The equivalent of 300 million jobs could be replaced by artificial intelligence (AI), according to a report released last week by investment bank, Goldman Sachs.
Amazon Fresh is a new type of grocery store that is using ‘AI’ to replace the checkout, meaning the customer just takes what they want from the store and then walks out – no-checkout required.
This system, also known as ‘Just Walk Out technology’, uses a series of in-store cameras and sensors alongside artificial intelligence, to process what you have taken off the shelves, which it will then charge to your linked Amazon card.
There are currently 19 of these checkout-free stores in the UK, with the first opening in Ealing in West London back in 2021.
But this new type of technology has not come without criticism, sparking fears amongst many that if other retailers follow suit it could destroy jobs and even day to day social interaction.
The President of America’s largest retail union has already spoken out against these new stores, describing them as “a direct threat to 16 million American retail jobs… [and is] part of a ruthless strategy to eliminate as many good jobs as possible.” But others disagree.
Could checkout-free stores be good for the job market?
Timothy B. Lee, former reporter for the Washington Post, has written extensively about these new types of stores on his blog, ‘Full Stack Economics’. He believes these stores could actually be good for the job market.
‘If you go back to even the 1960’s, there are reports about how automation was going to destroy jobs and we were going to have this problem of mass unemployment, this is something people have been speaking about for decades.”
He continued, “But people are useful… so if you invent a technology that lets you run a grocery store with fewer human labourers, then people that are no longer working at the grocery store can do something else.”
“The economy is becoming increasingly service orientated, so we have a lot of need for nurses, for people to help take care of the elderly, people are traveling more so you need more people to run resorts and stuff like that.”
“People’s desire for goods and services is unlimited, and labour is scarce, and so if you can free up labour, you can produce more stuff and have a higher standard of living”.
He said, “one of the things that reducing labour requirements for something like a grocery store can do is it can make the store more cheap to run which means you can have more stores.”

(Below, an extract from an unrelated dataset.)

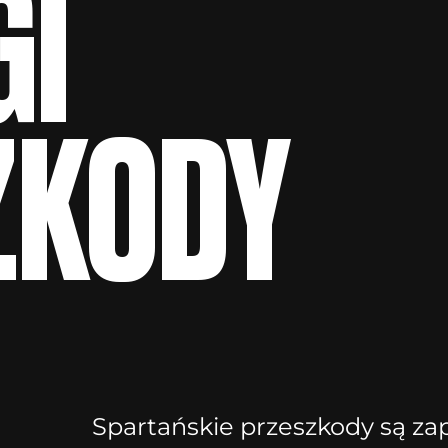
GI
ZKODY
Spartańskie przeszkody są za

Mr Lee also didn’t believe that these new types of stores would have a negative impact on the social interaction aspect of grocery shopping.
“I don’t necessarily think that the invention of automated checkouts will mean there’s nobody running a grocery store.”
“Grocery stores increasingly have prepared foods; they have counters for bakery or meat or categories of food where it’s labour intensive and so part of what I think you will see… is the role of people shift, so rather than just do the mechanical job of checking people out… they will be focused on doing custom orders for people – helping people find things.”
He continued, “so I think probably the average number of workers per store might go down but there’s still going to be workers in stores if you want someone to talk to.”
Other grocers are following in Amazon’s footsteps with companies including Tesco, Sainsbury’s and Aldi all having opened checkout-free stores.